General and administrative expenses for the first quarter ended March 31, 2020 were $1.8 million compared to $2.3 million for the first quarter ended March 31, 2019.
Cash Guidance

Alpine expects to have sufficient cash to fund its planned operations for at least the next 12 months, including the clinical advancement of Alpine’s lead autoimmune/inflammatory program, ALPN-101, and its lead oncology program, ALPN-202.

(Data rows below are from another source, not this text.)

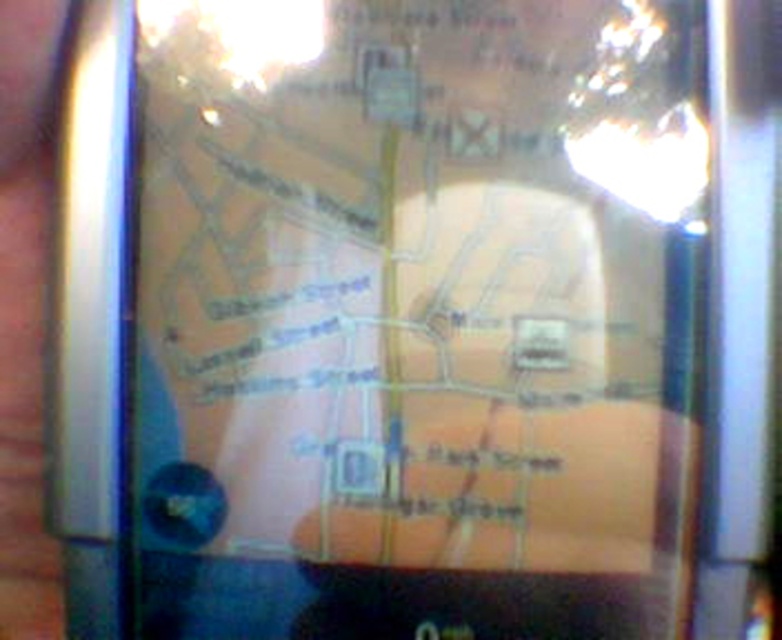 Question: Which point is closer to the camera?

Choices:
 (A) (199, 621)
 (B) (22, 344)

Answer: (A)

Question: Can you confirm if translucent plastic map at center is thinner than gold metallic pen at center?

Choices:
 (A) no
 (B) yes

Answer: (A)

Question: Which point is closer to the camera?

Choices:
 (A) translucent plastic map at center
 (B) gold metallic pen at center

Answer: (B)

Question: Can you confirm if translucent plastic map at center is bigger than gold metallic pen at center?

Choices:
 (A) yes
 (B) no

Answer: (A)

Question: Observing the image, what is the correct spatial positioning of translucent plastic map at center in reference to gold metallic pen at center?

Choices:
 (A) right
 (B) left

Answer: (A) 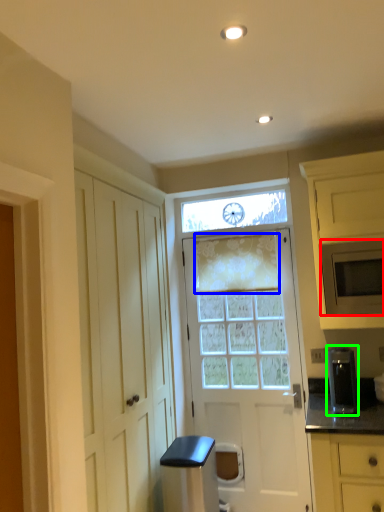 Question: Which object is the closest to the microwave oven (highlighted by a red box)? Choose among these: curtain (highlighted by a blue box) or appliance (highlighted by a green box).

Choices:
 (A) curtain
 (B) appliance

Answer: (B) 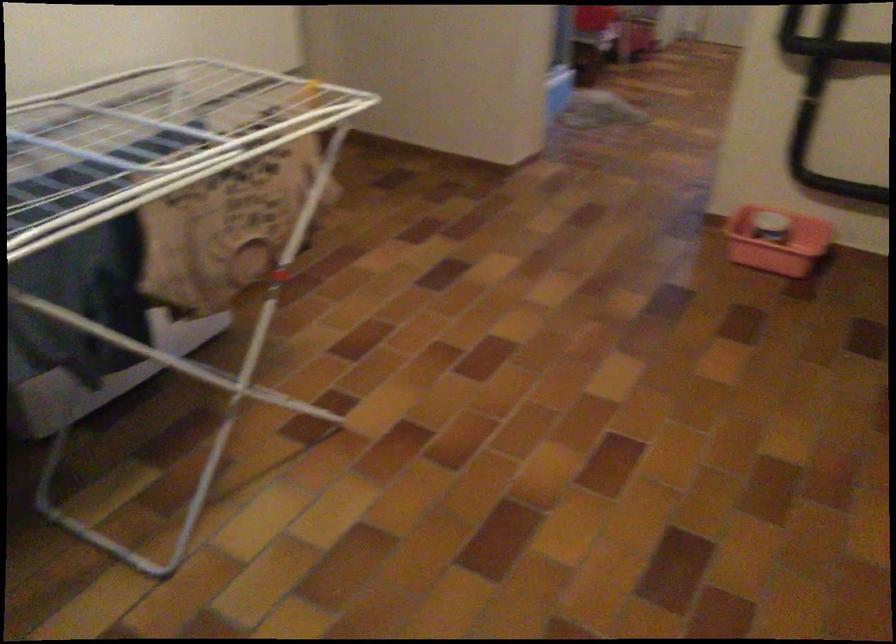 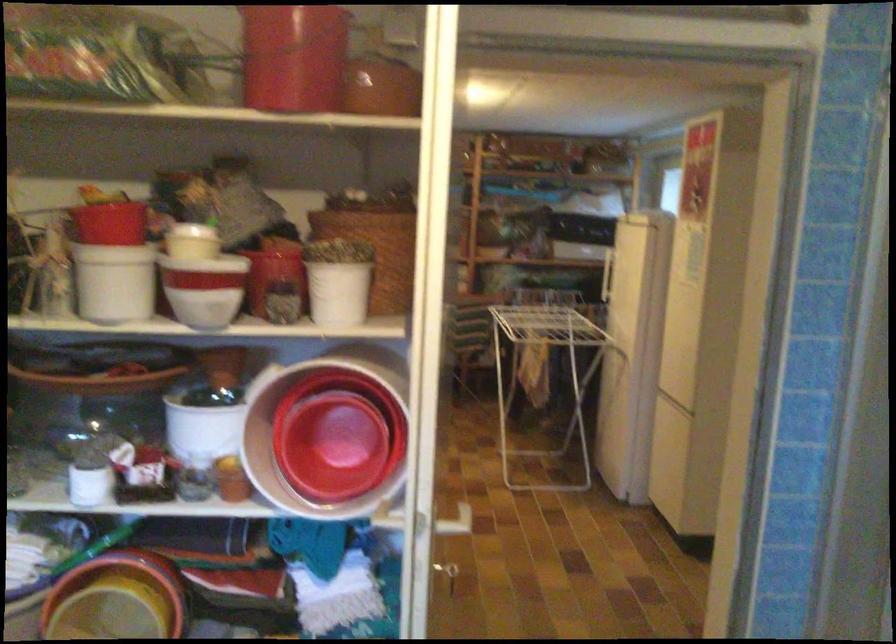 Locate, in the second image, the point that corresponds to the point at 306,173 in the first image.

(545, 375) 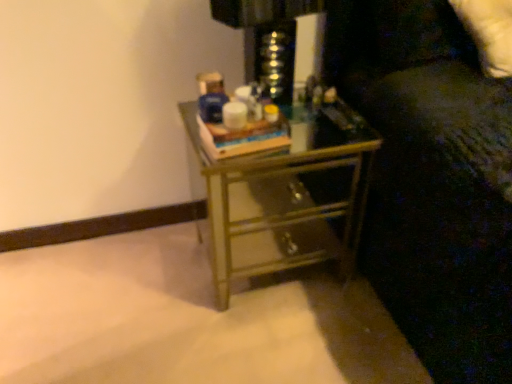 What do you see at coordinates (280, 193) in the screenshot? I see `metallic gold nightstand at center` at bounding box center [280, 193].

Where is `metallic gold nightstand at center`? This screenshot has width=512, height=384. metallic gold nightstand at center is located at coordinates (280, 193).

Find the location of `metallic gold nightstand at center`. metallic gold nightstand at center is located at coordinates (280, 193). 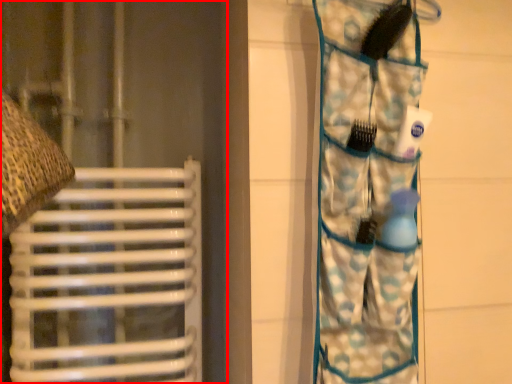 Question: From the image's perspective, where is curtain (annotated by the red box) located relative to camouflage?

Choices:
 (A) above
 (B) below

Answer: (A) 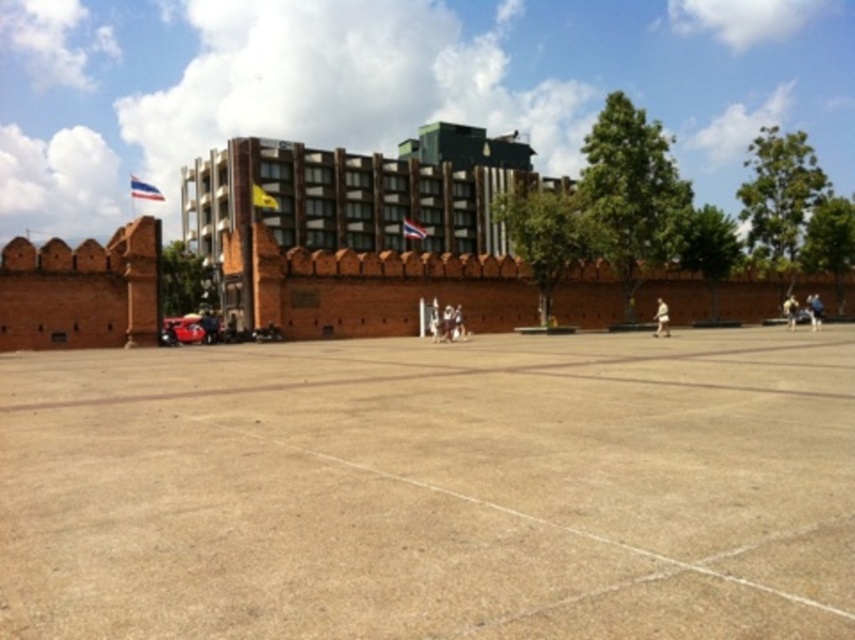 You are standing at the edge of the plaza and see the brick wall at center and the brown leather jacket at lower right. Which object is higher in the image?

The brick wall at center is above the brown leather jacket at lower right, so the brick wall at center is higher in the image.

You are standing in the plaza and want to walk towards the point that is closer to you. Which point should you head towards, point (46, 440) or point (328, 284)?

A: You should head towards point (46, 440) because it is closer to the viewer than point (328, 284).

For additional information regarding Alpine’s planned operations, please refer to "Item 2. Management’s Discussion and Analysis of Financial Condition and Results of Operation – Liquidity and Capital Resources" in Alpine’s Quarterly Report on Form 10-Q for the three months ended March 31, 2020, which Alpine anticipates filing with the Securities and Exchange Commission on or about May 14, 2020.

About ALPN-101

ALPN-101 is a novel Fc fusion protein of a human inducible T cell costimulator ligand (ICOSL) variant immunoglobulin domain (vIgD), a first-in-class therapeutic designed to inhibit simultaneously the CD28 and ICOS inflammation pathways. CD28 and ICOS are closely related costimulatory molecules with partially overlapping roles in T cell activation likely playing a role in multiple autoimmune and inflammatory diseases. In preclinical models of graft versus host disease, inflammatory arthritis, connective tissue disease, and multiple sclerosis, ALPN-101 demonstrates efficacy superior to agents blocking the CD28 – CD80/86 and/or ICOS – ICOSL pathways alone. A phase 1b/2 trial of ALPN-101 in acute GVHD (BALANCE, NCT04227938) has been initiated.

About ALPN-202

ALPN-202 is a first-in-class, conditional CD28 costimulator and dual checkpoint inhibitor with the potential to improve upon the efficacy of combined checkpoint inhibition while limiting significant toxicities. Preclinical studies of ALPN-202 have successfully demonstrated superior efficacy in tumor models compared to checkpoint inhibition alone. A phase 1 trial of ALPN-202 in advanced malignancies (NEON-1, NCT04186637) is open for enrollment.